Adesina made the appeal on Tuesday during the opening ceremony of a meeting to discuss the 15th replenishment of the Fund, held from 1 to 3 July in Antananarivo, the capital of Madagascar.
Adesina said the Fund had played a substantial role in fragile African countries. The opening ceremony of the meeting was attended by representatives of the Fund’s 33 donor countries, as well as Andry Rajoelina, President of Madagascar.
In situations of fragility or extreme poverty, the intervention of the African Development Fund has often produced spectacular results. In Madagascar, projects supported by the Fund have tripled rice yields in irrigated areas, boosting agricultural incomes by around 140%. The Sahofika hydroelectric project, located 100 kilometers from the Malagasy capital, is expected to reduce electricity costs by 500%.

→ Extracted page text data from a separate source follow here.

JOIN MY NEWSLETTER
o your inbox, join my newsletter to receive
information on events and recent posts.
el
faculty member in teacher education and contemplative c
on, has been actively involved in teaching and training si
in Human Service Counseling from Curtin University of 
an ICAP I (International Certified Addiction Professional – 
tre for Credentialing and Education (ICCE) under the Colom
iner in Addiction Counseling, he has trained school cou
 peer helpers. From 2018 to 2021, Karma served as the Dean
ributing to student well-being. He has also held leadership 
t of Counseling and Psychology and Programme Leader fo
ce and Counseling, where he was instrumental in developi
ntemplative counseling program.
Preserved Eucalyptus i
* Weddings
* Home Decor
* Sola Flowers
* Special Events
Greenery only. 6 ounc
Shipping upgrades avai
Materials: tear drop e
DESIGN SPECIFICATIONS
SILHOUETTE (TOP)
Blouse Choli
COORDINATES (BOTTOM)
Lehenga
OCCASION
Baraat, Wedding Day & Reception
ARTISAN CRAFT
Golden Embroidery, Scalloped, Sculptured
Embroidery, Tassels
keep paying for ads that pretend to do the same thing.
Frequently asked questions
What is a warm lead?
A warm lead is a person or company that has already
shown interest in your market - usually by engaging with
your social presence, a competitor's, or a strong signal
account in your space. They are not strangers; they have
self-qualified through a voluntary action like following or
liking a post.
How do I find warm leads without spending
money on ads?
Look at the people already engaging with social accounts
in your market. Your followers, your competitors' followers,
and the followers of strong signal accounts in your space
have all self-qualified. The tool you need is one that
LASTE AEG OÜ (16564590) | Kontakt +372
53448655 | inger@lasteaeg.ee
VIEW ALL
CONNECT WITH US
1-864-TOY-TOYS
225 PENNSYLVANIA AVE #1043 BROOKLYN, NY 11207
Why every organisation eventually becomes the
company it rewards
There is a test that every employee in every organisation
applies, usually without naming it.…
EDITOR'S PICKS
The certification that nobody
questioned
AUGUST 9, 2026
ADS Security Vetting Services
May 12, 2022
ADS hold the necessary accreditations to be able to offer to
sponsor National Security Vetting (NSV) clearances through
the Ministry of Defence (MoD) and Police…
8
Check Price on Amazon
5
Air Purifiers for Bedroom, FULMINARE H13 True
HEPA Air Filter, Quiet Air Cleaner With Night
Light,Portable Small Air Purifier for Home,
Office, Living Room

Excerpts from the speech of the President of the African Development Bank, Akinwumi Adesina
“During the heat of political upheavals here, while all other donors left the country, one remained. That institution is us – the African Development Bank Group. The ADF helped to bolster weak institutions, improve access to basic services like water and sanitation and build sustainable infrastructure.”
“It’s an ongoing business to tackle poverty, inequality and fragility. An ongoing business to address climate change, gender biases, as well as tackle corruption, illicit capital flows, poor management of natural resources, building quality infrastructure and connecting nations. An ongoing business to entrench better economic and political governance.”
“Nations may go through fragility, but they can exit and become stable, dynamic, prosperous and resilient to debilitating shocks. That’s our goal for the ADF: a powerful instrument to help build resilience of Low Income Countries. For at the end of the day, for the Africa Continental Free Trade Area to work, we cannot integrate fragile states; we can only integrate resilient states.”
“The ADF is all about unleashing hope for the least developed countries. Unleashing opportunities. Unleashing prosperity in the midst of challenges. Unleashing pride and determination to succeed, against all odds,” Adesina said.
The African Development Fund has, this year, inaugurated the bridge between Gambia and Senegal, a dream since 1974, realized in January 2019 because of the ADF.
Thanks to the highway between Addis Ababa and Mombasa, trade between Ethiopia and Kenya increased by 400%. As for the Kazungula bridge linking Botswana, Namibia and the Democratic Republic of Congo, it will reduce the waiting time at the borders from 14 days to just one hour!
President Adesina urged countries to be generous in this 15th replenishment of the African Development Fund, which has touched and transformed the lives of more than 200 million Africans between 2011 and 2018. The last replenishment meeting of the Fund will take place at 3rd quarter of the year 2019.
Key quotes from the President of Madagascar, who called on the Fund to help his country become the rice paddy of the Indian Ocean, as the island currently imports some 500,000 tons of rice.
“The resources are within our reach to be able to respond to the local demand for food. We need to create agricultural value chains.”
Another paradox, Madagascar, 2nd world producer of lychee, continues to import the juice instead of producing it locally.
At the end of its three-year (ADF-14) replenishment cycle, the African Development Fund will have invested some $48 billion in low-income countries since its creation in 1973. For the period 2011-2018 alone, the Fund has contributed to: better access to electricity for 11 million people; improved agricultural techniques for 90 million people; better access to transportation for 67 million people. Some 714,000 small and micro enterprises benefited from funding, 36 million people from improved water and sanitation services, and more than 4 million people had access to education.